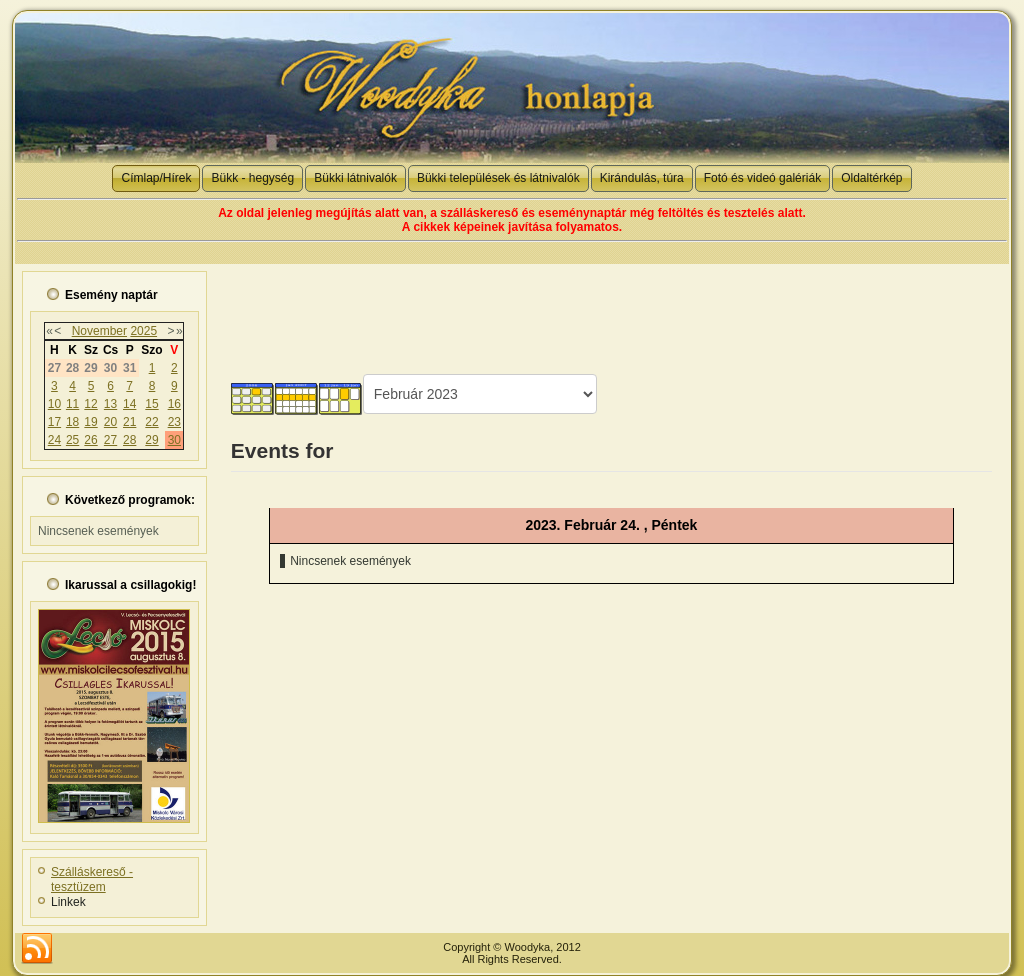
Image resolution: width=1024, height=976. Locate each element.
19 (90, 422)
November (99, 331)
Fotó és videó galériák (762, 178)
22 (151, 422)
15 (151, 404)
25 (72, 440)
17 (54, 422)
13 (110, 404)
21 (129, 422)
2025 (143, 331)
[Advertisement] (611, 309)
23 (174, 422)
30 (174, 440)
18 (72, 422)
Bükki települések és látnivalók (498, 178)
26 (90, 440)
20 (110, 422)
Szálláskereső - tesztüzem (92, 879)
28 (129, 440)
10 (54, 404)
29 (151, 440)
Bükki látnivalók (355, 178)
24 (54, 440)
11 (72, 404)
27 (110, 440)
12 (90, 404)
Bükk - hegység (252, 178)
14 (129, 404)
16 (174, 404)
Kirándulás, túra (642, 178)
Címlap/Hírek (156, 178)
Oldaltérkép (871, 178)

────

- [What is being asked]
The response is the exact set of lines from the one holding "22 (151, 422)" through the last line of the material.

- [Response to this exercise]
22 (151, 422)
15 (151, 404)
25 (72, 440)
17 (54, 422)
13 (110, 404)
21 (129, 422)
2025 (143, 331)
[Advertisement] (611, 309)
23 (174, 422)
30 (174, 440)
18 (72, 422)
Bükki települések és látnivalók (498, 178)
26 (90, 440)
20 (110, 422)
Szálláskereső - tesztüzem (92, 879)
28 (129, 440)
10 (54, 404)
29 (151, 440)
Bükki látnivalók (355, 178)
24 (54, 440)
11 (72, 404)
27 (110, 440)
12 (90, 404)
Bükk - hegység (252, 178)
14 (129, 404)
16 (174, 404)
Kirándulás, túra (642, 178)
Címlap/Hírek (156, 178)
Oldaltérkép (871, 178)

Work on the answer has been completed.